La régulation émotionnelle est définie par le psychologue américain James Gross (1998) comme « le processus par lequel les individus influencent quelles émotions ils ont, quand ils les ont, et comment ils ressentent et expriment ces émotions ». (https://shs.cairn.info/traite-de-psychologie-des-emotions–9782100705344-page-270?lang=fr). L’individu est donc acteur et peut agir sur la manière dont leurs émotions impactent leut état physique et mental. Mais cette capacité ne se réduit pas à la volonté de l’individu. Prendre conscience de l’impact des émotions ne suffit pas à les réguler.
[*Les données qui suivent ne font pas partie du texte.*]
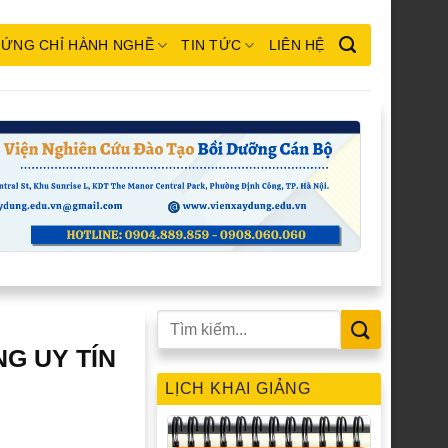
ỨNG CHỈ HÀNH NGHỀ
TIN TỨC
LIÊN HỆ
G UY TÍN
LỊCH KHAI GIẢNG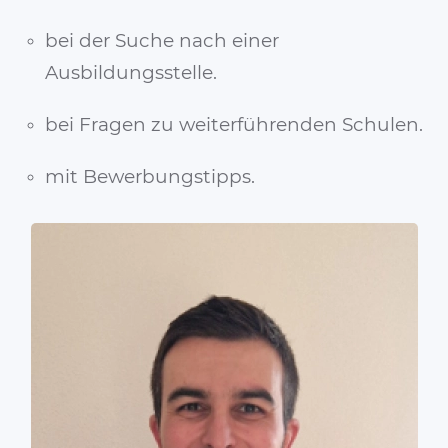
bei der Suche nach einer
Ausbildungsstelle.
bei Fragen zu weiterführenden Schulen.
mit Bewerbungstipps.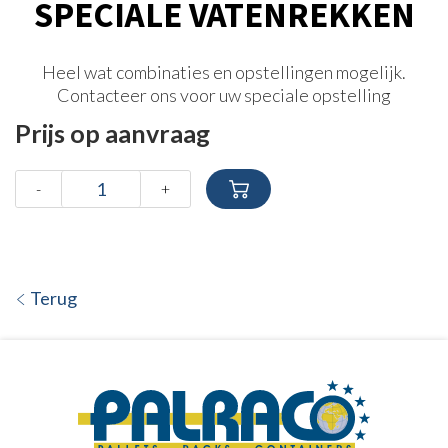
SPECIALE VATENREKKEN
Heel wat combinaties en opstellingen mogelijk.
Contacteer ons voor uw speciale opstelling
Prijs op aanvraag
-
+
Terug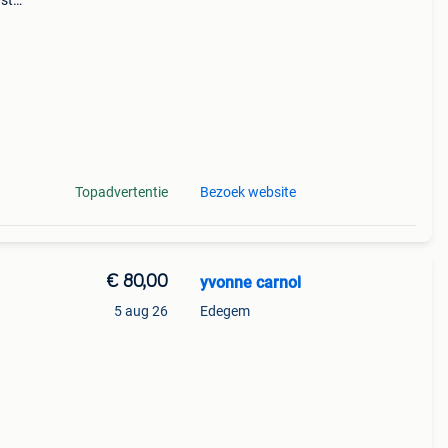
ast
g
 ee
Topadvertentie
Bezoek website
€ 80,00
yvonne carnol
5 aug 26
Edegem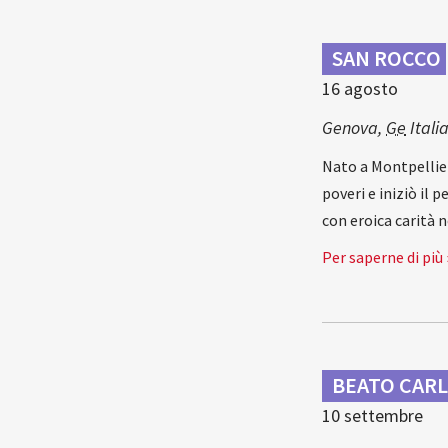
SAN ROCCO
16 agosto
Genova
,
Ge
Itali
Nato a Montpellier 
poveri e iniziò il
con eroica carità 
Per saperne di più 
BEATO CARL
10 settembre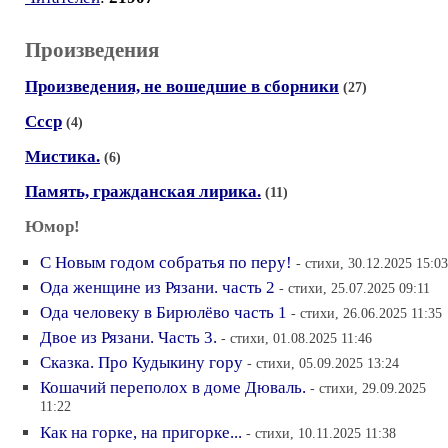
Произведения
Произведения, не вошедшие в сборники
(27)
Ссср
(4)
Мистика.
(6)
Память, гражданская лирика.
(11)
Юмор!
С Новым годом собратья по перу!
- стихи, 30.12.2025 15:03
Ода женщине из Рязани. часть 2
- стихи, 25.07.2025 09:11
Ода человеку в Бирюлёво часть 1
- стихи, 26.06.2025 11:35
Двое из Рязани. Часть 3.
- стихи, 01.08.2025 11:46
Сказка. Про Кудыкину гору
- стихи, 05.09.2025 13:24
Кошачий переполох в доме Дюваль.
- стихи, 29.09.2025
11:22
Как на горке, на пригорке...
- стихи, 10.11.2025 11:38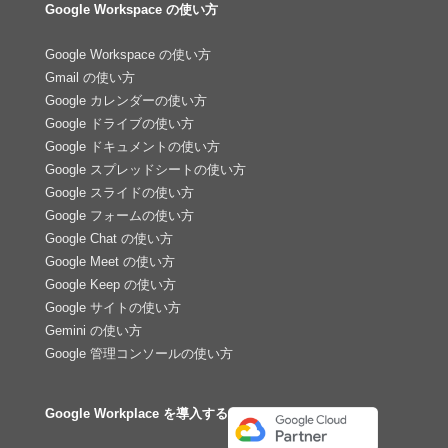
Google Workspace の使い方
Google Workspace の使い方
Gmail の使い方
Google カレンダーの使い方
Google ドライブの使い方
Google ドキュメントの使い方
Google スプレッドシートの使い方
Google スライドの使い方
Google フォームの使い方
Google Chat の使い方
Google Meet の使い方
Google Keep の使い方
Google サイトの使い方
Gemini の使い方
Google 管理コンソールの使い方
Google Workplace を導入する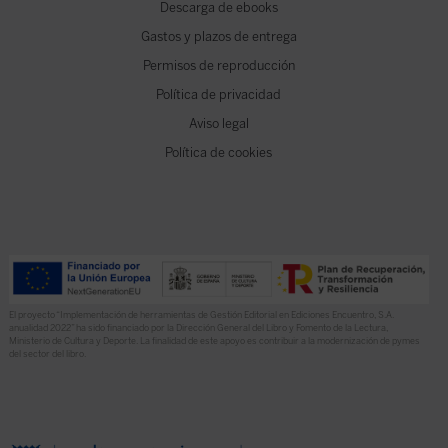
Descarga de ebooks
Gastos y plazos de entrega
Permisos de reproducción
Política de privacidad
Aviso legal
Política de cookies
El proyecto “Implementación de herramientas de Gestión Editorial en Ediciones Encuentro, S.A.
anualidad 2022” ha sido financiado por la Dirección General del Libro y Fomento de la Lectura,
Ministerio de Cultura y Deporte. La finalidad de este apoyo es contribuir a la modernización de pymes
del sector del libro.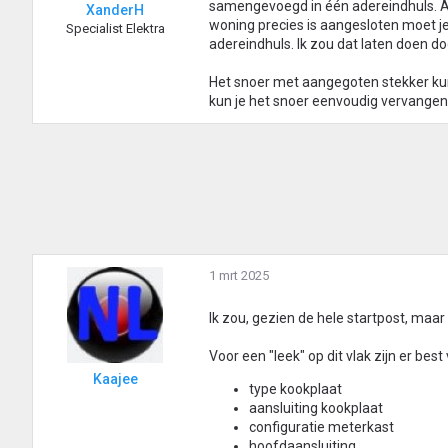
samengevoegd in één adereindhuls. Af
XanderH
woning precies is aangesloten moet je
Specialist Elektra
adereindhuls. Ik zou dat laten doen 
Het snoer met aangegoten stekker kun 
kun je het snoer eenvoudig vervangen 
1 mrt 2025
Ik zou, gezien de hele startpost, maa
Voor een "leek" op dit vlak zijn er best
Kaajee
type kookplaat
aansluiting kookplaat
configuratie meterkast
hoofdaansluiting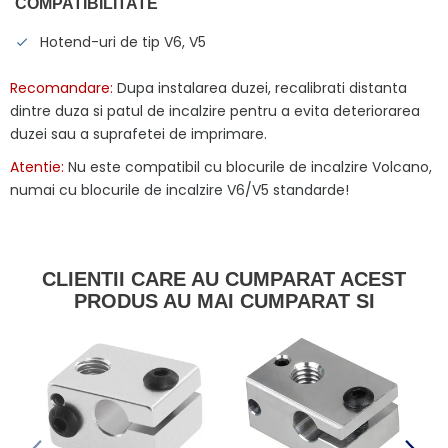
COMPATIBILITATE
Hotend-uri de tip V6, V5
Recomandare:
Dupa instalarea duzei, recalibrati distanta
dintre duza si patul de incalzire pentru a evita deteriorarea
duzei sau a suprafetei de imprimare.
Atentie:
Nu este compatibil cu blocurile de incalzire Volcano,
numai cu blocurile de incalzire V6/V5 standarde!
CLIENTII CARE AU CUMPARAT ACEST
PRODUS AU MAI CUMPARAT SI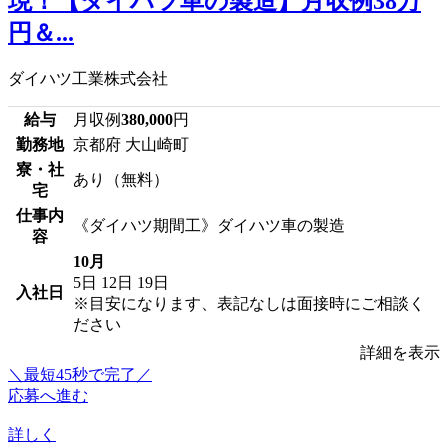
現！【ダイハツ車の製造】月収例38万
円＆...
ダイハツ工業株式会社
給与
月収例
380,000
円
勤務地
京都府 大山崎町
寮・社
あり（無料）
宅
仕事内
《ダイハツ期間工》ダイハツ車の製造
容
10月
5日
12日
19日
入社日
※目安になります、表記なしは面接時にご相談く
ださい
詳細を表示
＼最短45秒で完了／
応募へ進む
詳しく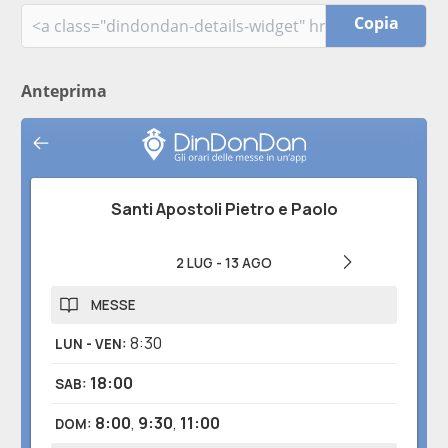
Copia
Anteprima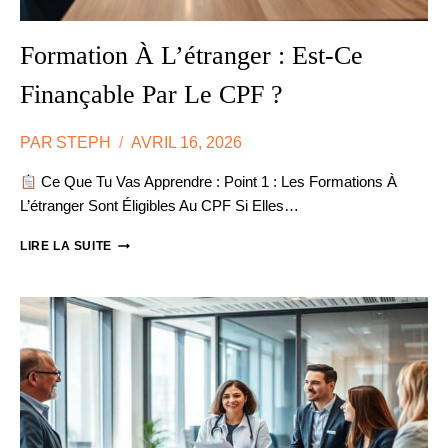
Formation À L’étranger : Est-Ce
Finançable Par Le CPF ?
PAR
STEPH
AVRIL 16, 2026
Ce Que Tu Vas Apprendre : Point 1 : Les Formations À
L’étranger Sont Éligibles Au CPF Si Elles…
FORMATION
LIRE LA SUITE
À
L’ÉTRANGER
:
EST-
CE
FINANÇABLE
PAR
LE
CPF
?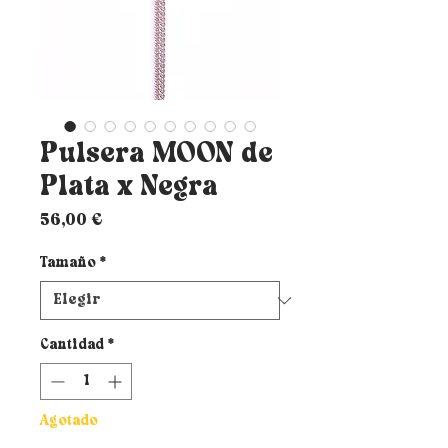
Pulsera MOON de
Plata x Negra
Precio
56,00 €
Tamaño
*
Cantidad
*
Agotado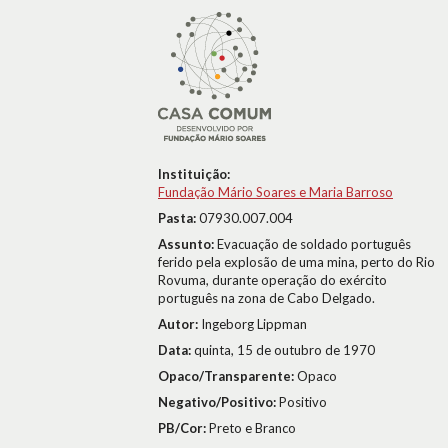
Instituição:
Fundação Mário Soares e Maria Barroso
Pasta:
07930.007.004
Assunto:
Evacuação de soldado português
ferido pela explosão de uma mina, perto do Rio
Rovuma, durante operação do exército
português na zona de Cabo Delgado.
Autor:
Ingeborg Lippman
Data:
quinta, 15 de outubro de 1970
Opaco/Transparente:
Opaco
Negativo/Positivo:
Positivo
PB/Cor:
Preto e Branco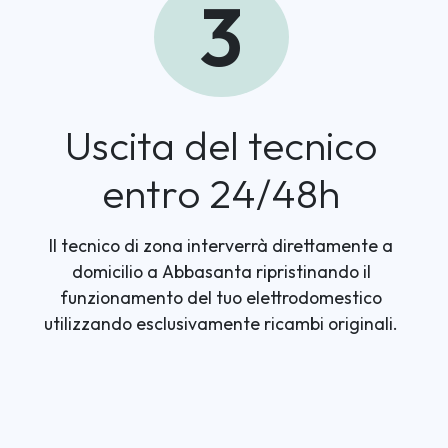
3
Uscita del tecnico
entro 24/48h
Il tecnico di zona interverrà direttamente a
domicilio a Abbasanta ripristinando il
funzionamento del tuo elettrodomestico
utilizzando esclusivamente ricambi originali.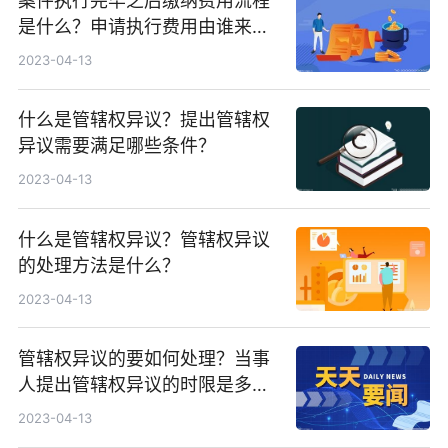
案件执行完毕之后缴纳费用流程
是什么？申请执行费用由谁来承
担？
2023-04-13
什么是管辖权异议？提出管辖权
异议需要满足哪些条件？
2023-04-13
什么是管辖权异议？管辖权异议
的处理方法是什么？
2023-04-13
管辖权异议的要如何处理？当事
人提出管辖权异议的时限是多
久？
2023-04-13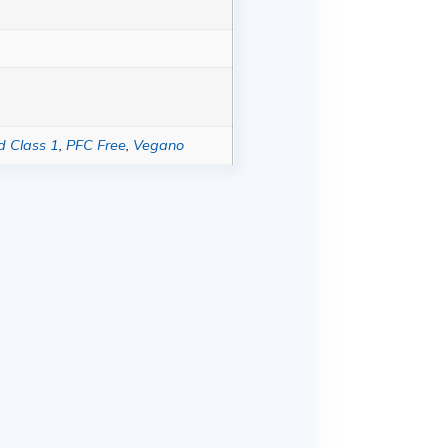
d Class 1
,
PFC Free
,
Vegano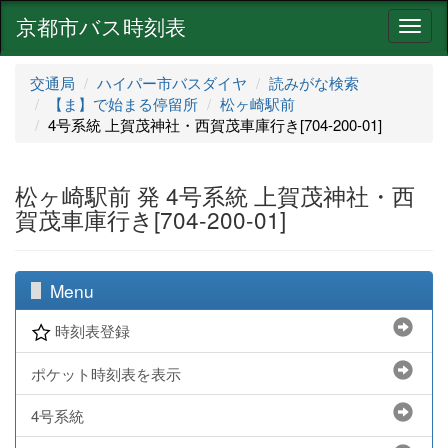
京都市バス時刻表
ナ
ビ
ゲ
交通局
ハイパー市バスダイヤ
読みがな検索
ー
【ま】で始まる停留所
松ヶ崎駅前
シ
4号系統 上賀茂神社・西賀茂車庫行き[704-200-01]
ョ
ン
松ヶ崎駅前 発 4号系統 上賀茂神社・西
賀茂車庫行き[704-200-01]
Menu
時刻表登録
ポケット時刻表を表示
4号系統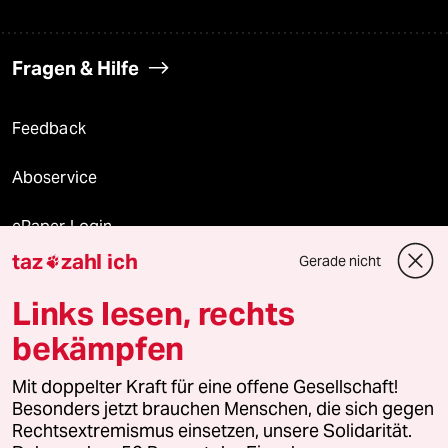
Fragen & Hilfe
Feedback
Aboservice
ePaper Login
taz
zahl ich
Gerade nicht

Downloads für Abonnierende
Links lesen, rechts
bekämpfen
© 2026 taz Verlags und Vertriebs GmbH
Alle Rechte vorbehalten. Bei rechtlichen Fragen oder für Genehmigungen
Mit doppelter Kraft für eine offene Gesellschaft!
wenden Sie sich bitte an
lizenzen@taz.de
Besonders jetzt brauchen Menschen, die sich gegen
Rechtsextremismus einsetzen, unsere Solidarität.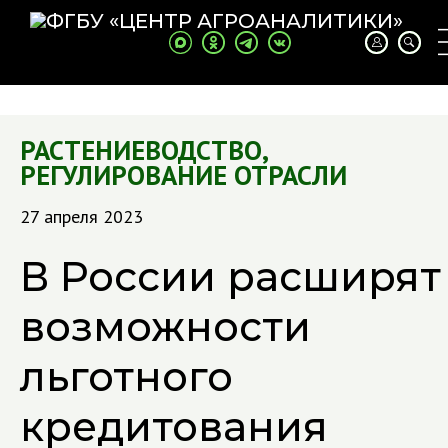
РАСТЕНИЕВОДСТВО
,
РЕГУЛИРОВАНИЕ ОТРАСЛИ
27 апреля 2023
В России расширят
возможности
льготного
кредитования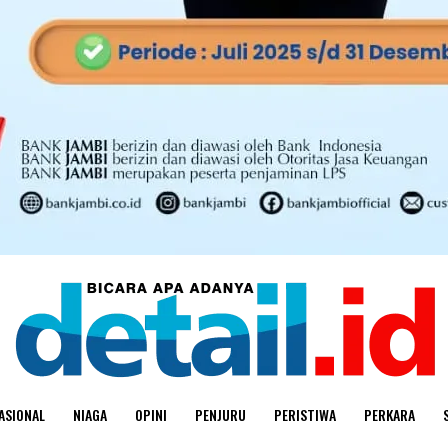
ASIONAL
NIAGA
OPINI
PENJURU
PERISTIWA
PERKARA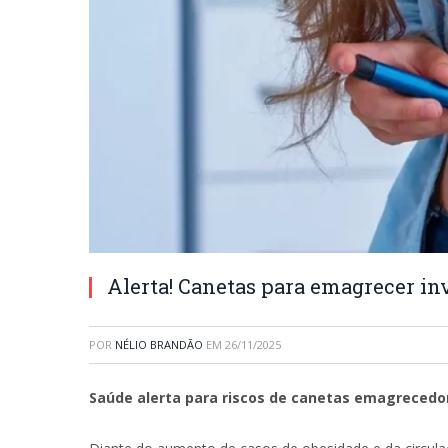
Alerta! Canetas para emagrecer in
POR
NÉLIO BRANDÃO
EM
26/11/2025
Saúde alerta para riscos de canetas emagrecedor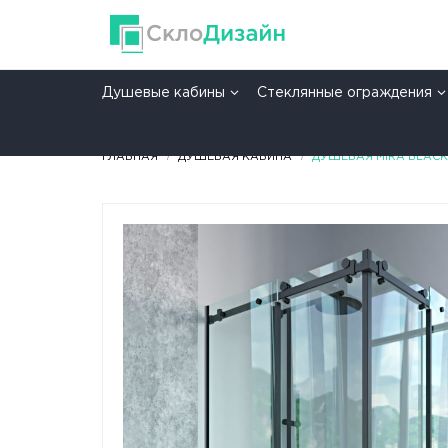
Душевые кабины
Стеклянные ограждения
ГЛАВНАЯ
ДУШЕВАЯ КАБИНА
ДУШЕВАЯ MIRA BLACK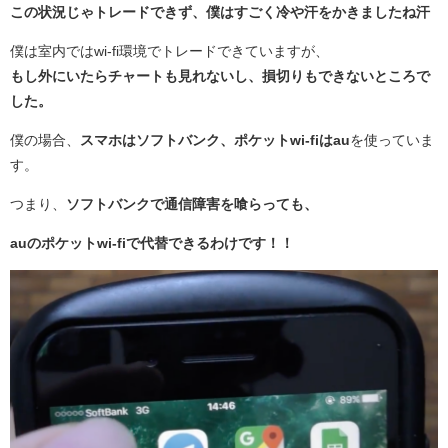
この状況じゃトレードできず、僕はすごく冷や汗をかきましたね汗
僕は室内ではwi-fi環境でトレードできていますが、
もし外にいたらチャートも見れないし、損切りもできないところで
した。
僕の場合、
スマホはソフトバンク、
ポケットwi-fiはau
を使っていま
す。
つまり、
ソフトバンクで通信障害を喰らっても、
auのポケットwi-fiで代替できるわけです！！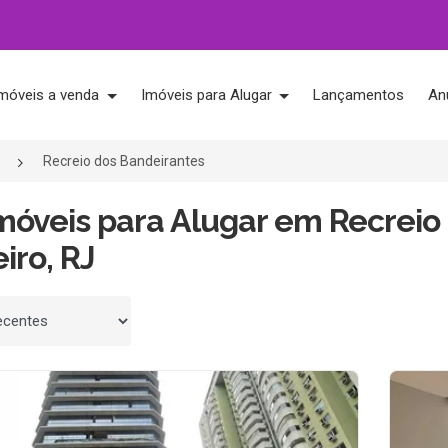
móveis a venda
Imóveis para Alugar
Lançamentos
An
Recreio dos Bandeirantes
móveis para Alugar em Recreio
iro, RJ
 por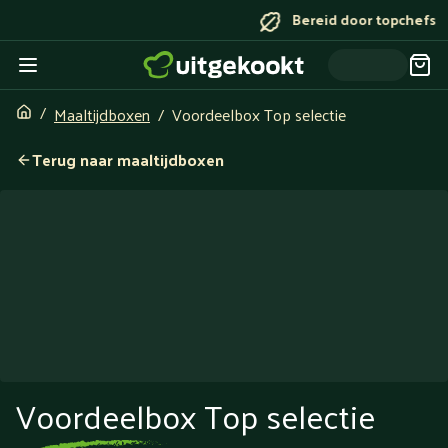
Bereid door topchefs
Maaltijdboxen
Voordeelbox Top selectie
Terug naar maaltijdboxen
Voordeelbox Top selectie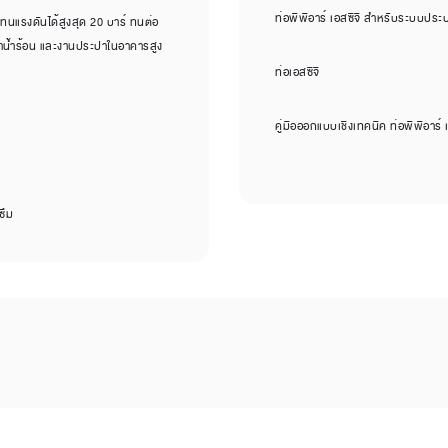
ท่อพีพีอาร์ เอสซีจี สำหรับระบบประ
แรงดันได้สูงสุด 20 บาร์ ทนต่อ
ปาน้ำร้อน และงานประปาในอาคารสูง
ท่อเอสซีจี
คู่มือออกแบบเชิงเทคนิค ท่อพีพีอาร์ เ
ซึม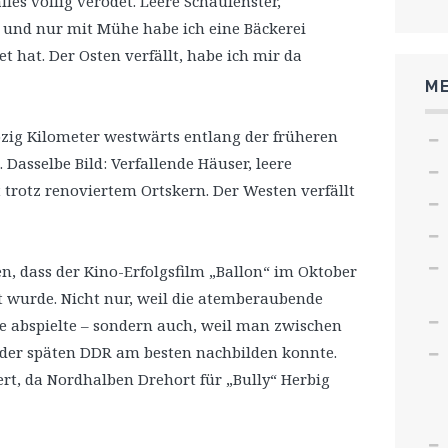
les völlig verödet. Leere Schaufenster,
, und nur mit Mühe habe ich eine Bäckerei
 hat. Der Osten verfällt, habe ich mir da
ME
bzig Kilometer westwärts entlang der früheren
 Dasselbe Bild: Verfallende Häuser, leere
 trotz renoviertem Ortskern. Der Westen verfällt
len, dass der Kino-Erfolgsfilm „Ballon“ im Oktober
t wurde. Nicht nur, weil die atemberaubende
he abspielte – sondern auch, weil man zwischen
der späten DDR am besten nachbilden konnte.
ert, da Nordhalben Drehort für „Bully“ Herbig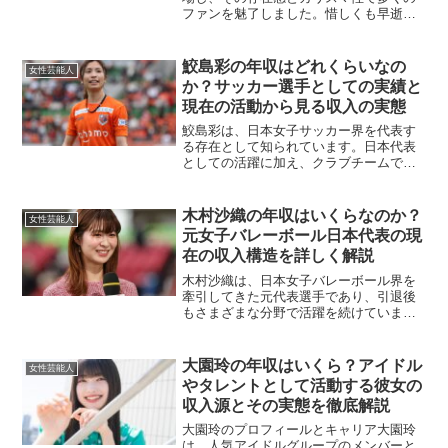
ファンを魅了しました。惜しくも早逝さ
れた彼女ですが、そのキャリアの中でど
れほどの収入を得ていたのか、彼女の活
動内容をもとに年収について考察してい
鮫島彩の年収はどれくらいなの
女性芸能人
きます。所属団体での試合...
か？サッカー選手としての実績と
現在の活動から見る収入の実態
鮫島彩は、日本女子サッカー界を代表す
る存在として知られています。日本代表
としての活躍に加え、クラブチームでの
プレーや多方面での活動によって、彼女
の年収がどのように構成されているのか
を詳しく解説します。プロサッカー選手
木村沙織の年収はいくらなのか？
女性芸能人
としての契約収入鮫島彩は...
元女子バレーボール日本代表の現
在の収入構造を詳しく解説
木村沙織は、日本女子バレーボール界を
牽引してきた元代表選手であり、引退後
もさまざまな分野で活躍を続けていま
す。そのキャリアと人気を活かした活動
が収入の柱となっており、本記事では木
村沙織の推定年収について、各収入源を
大園玲の年収はいくら？アイドル
女性芸能人
もとに分析していきます。現...
やタレントとして活動する彼女の
収入源とその実態を徹底解説
大園玲のプロフィールとキャリア大園玲
は、人気アイドルグループのメンバーと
Au contraire, il faut apprendre ou réapprendre à notre cerveau à moduler l’intensité de la réponse nerveuse créée par les émotions et qui engendre tels effets sur notre bien-être mental et corporel. Vouloir modifier cette réponse est déjà en soi une première étape indispensable dans le processus de régulation émotionnelle.

C’est pourquoi on considère la régulation émotionnelle comme un ensemble de stratégies psychologiques permettant de mieux gérer ses émotions. Ou encore la « capacité du système corps-cerveau à moduler l’intensité, la durée et l’expression d’une émotion en fonction du contexte ».(https://www.institut.neurosens.fr/regulation-emotionnelle.html#:~:text=La%20r%C3%A9gulation%20%C3%A9motionnelle%20d%C3%A9signe%20en,concerne%20pas%20uniquement%20la%20pens%C3%A9e.).

Car on ne peut isoler l’impact de l’émotion sur nos pensées de celui sur notre corps. C’est pourquoi elle est a priori difficilement contrôlable. L’émotion « engage le système nerveux autonome, les rythmes cérébraux, la respiration, le tonus postural et les rythmes veille-sommeil.» Il s’agit comme nous l’avons vu dans la première partie, d’une activation physiologique coordonnée (accélération ou ralentissement du rythme cardiaque, modification du ryhtme respiratoire, variation du tonus musculaire, activation de réseaux cérébraux spécifiques). Et comme nous l’avons également précisé, l’émotion n’est pas un problème psychologique à corriger, mais au contraire une oscillation physiologique à stabiliser. Et la régulation émotionnelle est justement là pour stabiliser ces oscillations. (idem).

La ou les réponse(s) que chaque individu pourra donner pour mettre en place les stratégies de régulation émotionnelle dépendra d’une part, de la manière dont il a appris à gérer les émotions, notamment du fait de son contexte familial et social (socialisation), d’autre part de son fonctionnement neurophysiologique.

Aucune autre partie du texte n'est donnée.